Ellie Kemper Welcomes First Child With Michael Koman — REPORT

by Abby Norman

Unbreakable Kimmy Schmidt's Ellie Kemper is a mom! Kemper has welcomed her first child with husband Michael Koman, according to People. No other details about the baby's arrival have been released and Kemper's rep hasn't commented yet. Koman and Kemper married in 2012, according to People, and Kemper has been super excited about the pregnancy.

UPDATE

Kemper's co-star, Tituss Burgess, shared his excitement (and the baby's gender!) as reported by US Weekly: “My Ellie had her baby. A son. But why am I emotional. He’s not mine. Also someone is gonna call her mom. I cannot wrap my head around it.”

Kemper announced the pregnancy on The Tonight Show in April, and then she told The Today Show that she and Koman decided against finding out the baby's sex, according to The Cut.

We are not finding out — isn't it wonderful? We have it in an envelope, actually. But I haven't looked!

Kemper told The Today Show that she found out she was pregnant while filming the second season of Kimmy Schmidt, and that she hid it from almost all of her coworkers the entire time.

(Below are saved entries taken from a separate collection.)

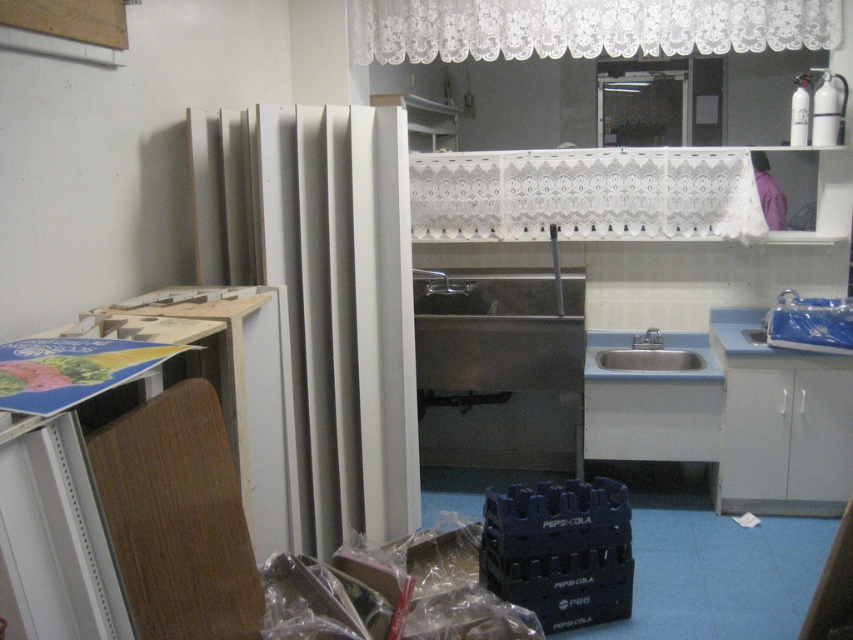 Question: Can you confirm if white lace curtain at upper center is positioned below satin silver sink at center?

Choices:
 (A) yes
 (B) no

Answer: (B)

Question: Which object is farther from the camera taking this photo?

Choices:
 (A) satin silver sink at center
 (B) white lace curtain at upper center

Answer: (A)

Question: Which object appears closest to the camera in this image?

Choices:
 (A) satin silver sink at center
 (B) white lace curtain at upper center

Answer: (B)

Question: Where is white lace curtain at upper center located in relation to satin silver sink at center in the image?

Choices:
 (A) above
 (B) below

Answer: (A)

Question: Does white lace curtain at upper center appear on the left side of satin silver sink at center?

Choices:
 (A) no
 (B) yes

Answer: (B) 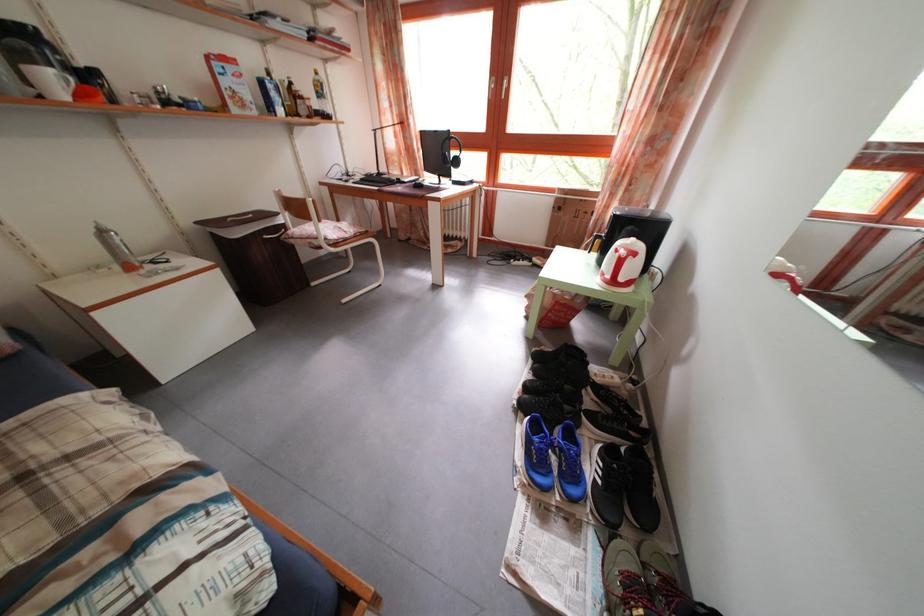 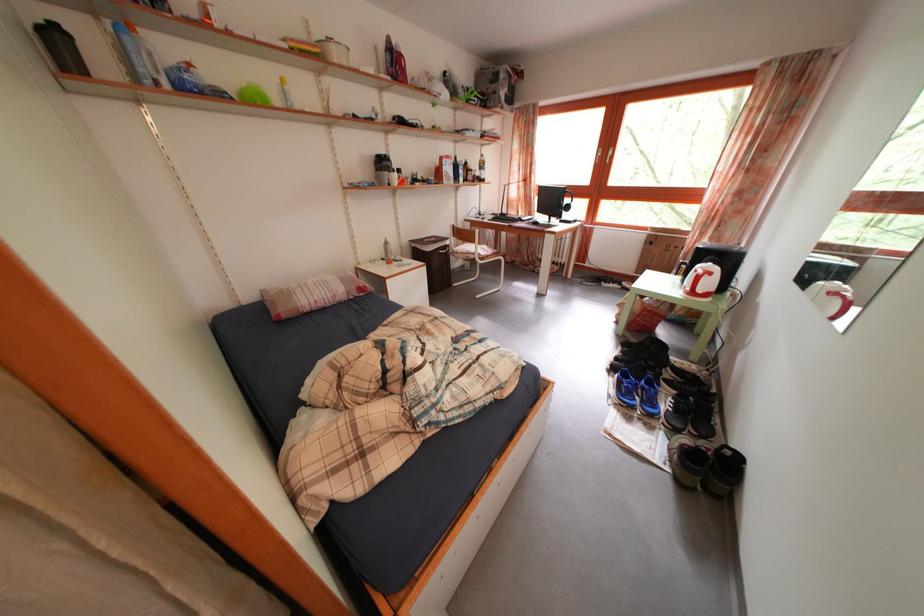 In a continuous first-person perspective shot, in which direction is the camera moving?

The cameraman moved toward left, backward.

Kemper told Jimmy Fallon on The Tonight Show that the pregnancy didn't really affect her filming Kimmy, but that she did start asking herself hilarious pregnancy-related questions:

[My pregnancy] didn’t really affect filming [Unbreakable Kimmy Schmidt season 2] until the very end. We had a table read and I saw that my character was supposed to be on a roller coaster. I was Googling pregnant women on roller coasters.

Kemper earned a collective high five from moms and expectant moms pretty soon after she started showing. She told Today that she did not want any of that creepy stomach touching to happen to her, according to Hollywood Life. She described people wanting to touch her stomach as "actually crazy":

I don’t know what goes through a person’s mind — a stranger’s mind no less — when they think, ‘Oh yes, your stomach is something that now belongs to me and I can touch it.’

Yes, Kemper, you go. Because pregnant women's stomachs belong to them and only them — before, during, and after the pregnancy. Because, unfortunately, the stomach-touching tradition extends to other parts of expectant mothers lives: people want to tell pregnant women what to eat, how to dress, where they can and can't go for dinner, whether they should breastfeed or formula feed — the list goes on and on.

There's no doubt that, if Kemper does reveal the baby's sex to the world, fans probably shouldn't expect photos anytime soon. Just like strangers don't have a right to touch a pregnant woman's stomach, they also don't have right to photos of another person's child, regardless of whether that child came from someone as well-known and awesome as Kemper. (But really, photos would be cool.)